ESTABLISH WEB ANTI-VIRUS AND ANTI-SPYWARE PROTECTION

However, policies for appropriate use of the Web – no matter how specific they are, how well they are followed or how well they are enforced – cannot prevent most malware from entering a corporate network. As noted earlier, even legitimate, business-oriented Web sites have been subject to SQL injection attacks and other forms of infection, and so antivirus and anti-spyware tools must be deployed throughout the network. Preferably, these capabilities will be deployed both at the server or gateway level and also at the end user level. Deploying these capabilities on individual desktop machines, laptops and mobile devices will provide the added benefit of protecting against threats that might enter via a USB storage device or from a CD-ROM that a user brings from home.

BLOCK NON-BUSINESS-RELATED WEB SITES

Another option that should be considered is the deployment of URL filtering tools that will block access to non-approved Web sites. Many organizations have deployed these filters, albeit with varying levels of success. While URL filters can be useful, they can rarely keep up with the new threats that enter the Web on an hourly basis and for which no signature has been created in the tool. Furthermore, URL filters can generate significant levels of false positives – blocking Web sites that appear to be suspicious but might have a legitimate business purpose.

FILTER CONTENT FOR UNWANTED FILE TYPES

Another capability that can be implemented in an effort to block Web-based threats is content filtering designed to block unwanted file types. Blocking file types based on their content can be useful in preventing some types of Web threats from entering a network, particularly files that are traditionally known to be associated with malware, such as .scr or .pif. These systems can also block file types that are generally not used in a legitimate business context, such as .mp3, .jpg or .mov files. In addition to preventing some Web threats from entering a network, content filtering tools provide the added benefit of storage and bandwidth savings by blocking audio, video and other files that can consume large quantities of both.
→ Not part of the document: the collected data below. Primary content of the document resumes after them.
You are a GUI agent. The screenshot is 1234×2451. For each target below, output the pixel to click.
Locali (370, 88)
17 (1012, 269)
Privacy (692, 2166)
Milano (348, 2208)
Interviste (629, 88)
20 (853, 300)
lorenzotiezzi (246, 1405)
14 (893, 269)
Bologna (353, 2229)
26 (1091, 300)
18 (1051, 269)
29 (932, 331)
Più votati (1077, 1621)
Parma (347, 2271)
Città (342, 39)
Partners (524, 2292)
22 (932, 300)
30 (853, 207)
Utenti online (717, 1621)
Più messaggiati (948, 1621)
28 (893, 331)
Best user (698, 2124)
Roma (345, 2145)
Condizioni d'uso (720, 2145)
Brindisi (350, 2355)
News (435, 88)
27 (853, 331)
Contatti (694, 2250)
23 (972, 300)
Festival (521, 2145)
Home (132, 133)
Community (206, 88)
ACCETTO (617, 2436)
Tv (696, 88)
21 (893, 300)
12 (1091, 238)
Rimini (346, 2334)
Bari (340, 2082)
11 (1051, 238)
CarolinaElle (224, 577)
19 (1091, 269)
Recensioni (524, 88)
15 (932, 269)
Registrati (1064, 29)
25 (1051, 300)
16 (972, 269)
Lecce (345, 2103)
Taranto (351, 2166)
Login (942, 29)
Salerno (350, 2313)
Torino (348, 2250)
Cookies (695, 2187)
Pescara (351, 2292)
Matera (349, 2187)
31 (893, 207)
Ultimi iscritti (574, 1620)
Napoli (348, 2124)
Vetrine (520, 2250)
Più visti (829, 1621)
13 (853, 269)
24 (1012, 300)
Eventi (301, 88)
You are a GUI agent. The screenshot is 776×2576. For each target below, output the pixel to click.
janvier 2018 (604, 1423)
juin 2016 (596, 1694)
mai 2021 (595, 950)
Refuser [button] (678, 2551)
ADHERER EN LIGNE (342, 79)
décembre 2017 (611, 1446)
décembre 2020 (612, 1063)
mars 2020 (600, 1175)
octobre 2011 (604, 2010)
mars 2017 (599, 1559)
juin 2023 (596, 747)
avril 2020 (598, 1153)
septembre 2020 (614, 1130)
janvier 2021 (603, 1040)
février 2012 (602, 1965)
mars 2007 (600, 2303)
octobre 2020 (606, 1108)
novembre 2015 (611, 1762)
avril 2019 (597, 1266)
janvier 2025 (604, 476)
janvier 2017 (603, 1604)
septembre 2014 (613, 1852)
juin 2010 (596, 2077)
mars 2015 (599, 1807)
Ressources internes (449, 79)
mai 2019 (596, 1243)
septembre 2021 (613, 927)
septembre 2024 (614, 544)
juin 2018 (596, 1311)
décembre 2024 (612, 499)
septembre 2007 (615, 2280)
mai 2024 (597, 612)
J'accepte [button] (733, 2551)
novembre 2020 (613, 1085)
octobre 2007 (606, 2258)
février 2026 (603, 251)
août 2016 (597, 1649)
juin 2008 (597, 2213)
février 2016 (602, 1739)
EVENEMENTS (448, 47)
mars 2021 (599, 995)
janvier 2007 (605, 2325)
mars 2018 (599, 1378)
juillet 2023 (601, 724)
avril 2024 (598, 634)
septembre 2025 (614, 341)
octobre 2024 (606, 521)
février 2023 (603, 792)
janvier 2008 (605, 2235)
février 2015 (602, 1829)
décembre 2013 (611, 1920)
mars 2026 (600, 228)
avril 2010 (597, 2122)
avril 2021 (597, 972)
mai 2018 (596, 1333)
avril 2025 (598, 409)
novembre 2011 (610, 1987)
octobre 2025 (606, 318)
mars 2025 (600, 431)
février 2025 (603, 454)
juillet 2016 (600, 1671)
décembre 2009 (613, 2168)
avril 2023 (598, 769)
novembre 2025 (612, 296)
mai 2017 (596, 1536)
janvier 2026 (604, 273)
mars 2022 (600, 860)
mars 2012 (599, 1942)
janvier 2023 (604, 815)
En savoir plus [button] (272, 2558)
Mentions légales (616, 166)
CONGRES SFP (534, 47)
USE A COMBINATION OF APPROACHES

No one solution will be the “best” approach to the problem of addressing Web threats. For example, a policy-only approach will simply not protect an organization from employees who forget the policy or choose to ignore it. Similarly, a systems-only approach without a clear, well-understood and well-enforced policy to support it could create confusion and anger among employees. Instead, organizations should use several different methods in a layered approach to ensure the highest level of protection.

Summary

Web threats, such as keystroke loggers and other malware that is downloaded from infected Web sites have surpassed email as the primary threat platform, with which most security-oriented decision makers must contend. The problem is worse than with email and will continue to become a more critical problem over time. To protect against threats that are delivered via the Web, organizations should do a number of things. Developing policies focused on acceptable use of the Web, deploying capabilities that will block the URLs of malicious Web sites, and filtering content for various threats are a few preventative methods. They can deploy on-site systems that offer the advantages of fast control and good threat protection, or they can opt for a hosted Web security model that can be more proactive in blocking real-time threats.